Coronavirus cost Duncan Bannatyne's gym business £30 million

11 October 2020, 21:28

Duncan Bannatyne attending The Sun Military Awards in London in 2016
Scottish entrepreneur Duncan Bannatyne says his gym business is now worth around 60 percent of its pre-Covid value. Picture: Getty

By Joe Cook

Businessman Duncan Bannatyne has revealed to LBC that the coronavirus crisis has cost his Health Club & Spa chain “about £30 million” and is now worth 60 percent of its pre-Covid value.

The former Dragons Den star was speaking to Ruth Davidson for her show An Inconvenient Ruth.

Mr Bannatyne, who owns over 70 gyms across the UK, told Ruth: "The whole tragedy has cost my company about £30 million and we have funded that by me not taking the dividends that I normally take and by leaving a loan in.”

“If we continue now we can survive, but we are still in survival mode because we have lost around 25 to 30 percent of our members."

The 71-year-old said he wished he had sold his gym business before the coronavirus “express train” hit.

“The business would sell for probably about 60 percent of what it would have sold for.

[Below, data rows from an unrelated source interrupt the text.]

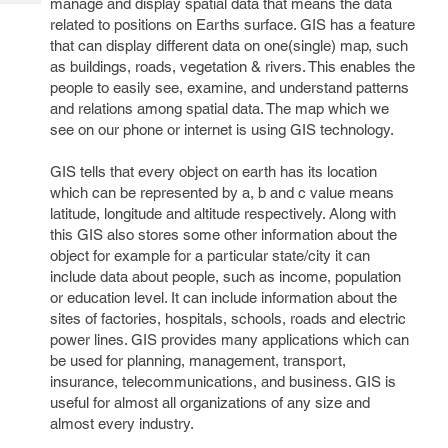
manage and display spatial data that means the data
Tech
Post
related to positions on Earths surface. GIS has a feature
Query
Blogs
that can display different data on one(single) map, such
as buildings, roads, vegetation & rivers. This enables the
people to easily see, examine, and understand patterns
and relations among spatial data. The map which we
see on our phone or internet is using GIS technology.
GIS tells that every object on earth has its location
which can be represented by a, b and c value means
latitude, longitude and altitude respectively. Along with
this GIS also stores some other information about the
object for example for a particular state/city it can
include data about people, such as income, population
or education level. It can include information about the
sites of factories, hospitals, schools, roads and electric
power lines. GIS provides many applications which can
be used for planning, management, transport,
insurance, telecommunications, and business. GIS is
useful for almost all organizations of any size and
almost every industry.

If Covid keeps going and they keep closing gyms down forever we might not have a business to sell, but hopefully we will,” Mr Bannatyne told Ruth.

However, he added that the focus should be on his business, explaining: “You know, people have lost their lives and people have lost their jobs, it is much more terrible for them.

"We have lost nothing compared to the people who have lost their jobs, the tragedy of businesses that have closed.”

The Scottish entrepreneur said he supported extending the furlough scheme at a reduced rate and was “glad” not to be in “the Prime Minister's position”.

“I think it is very difficult, it is a very difficult balancing act for the government to decide when to close businesses and help get rid of the virus, or leave businesses open and have more virus and go for herd immunity or whatever. It is a very great balancing act," he noted.

The former Dragon, who made his fortune in the care home business, said it was a “tragedy of this virus how many old people have died in terrible ways without their loved ones around them”.

“You could shrug your shoulders and say 'They were going to die soon anyway'. Part of that is true, but it is how you die and when you die that is important.

“They would see their grandchildren growing up or their great-grandchildren growing up and then all of a sudden their life was taken.”